* Exercise brief
Copy every line of the entries that has the string "Data" in it.

--

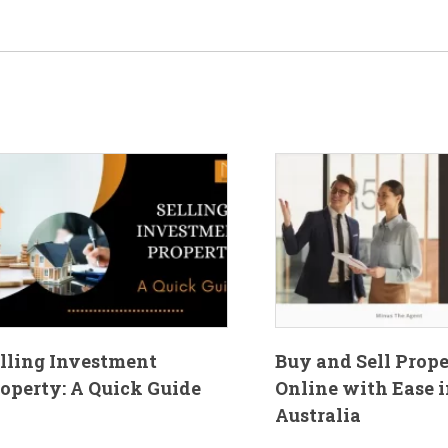
lling Investment
Buy and Sell Prop
operty: A Quick Guide
Online with Ease i
Australia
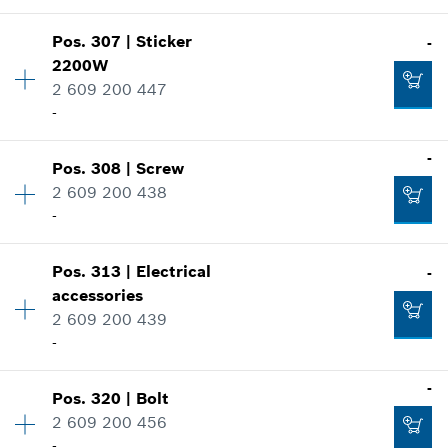
Where used
Add to cart
Show in illustration
-
Pos
.
307
|
Sticker
-
Availability
2
2200W
Price group
:
11
2 609 200 447
Spare part information
Add to cart
-
Where used
Show in illustration
-
-
Pos
.
308
|
Screw
Availability
1
2 609 200 438
Price group
:
15
-
Spare part information
Add to cart
Where used
Show in illustration
-
Pos
.
313
|
Electrical
-
Availability
7
accessories
Price group
:
10
2 609 200 439
Spare part information
-
Add to cart
Where used
Show in illustration
-
-
Pos
.
320
|
Bolt
Availability
1
2 609 200 456
Price group
:
30
-
Spare part information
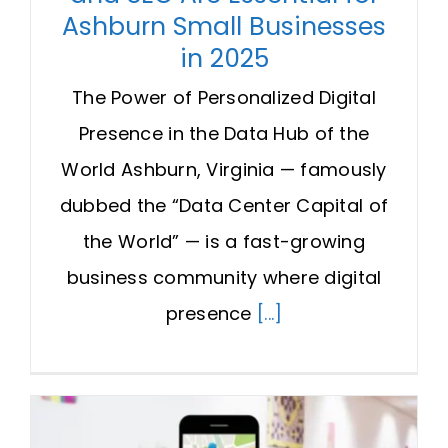
Ashburn Small Businesses
in 2025
The Power of Personalized Digital
Presence in the Data Hub of the
World Ashburn, Virginia — famously
dubbed the “Data Center Capital of
the World” — is a fast-growing
business community where digital
presence
[...]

--

* Final answer
Presence in the Data Hub of the
dubbed the “Data Center Capital of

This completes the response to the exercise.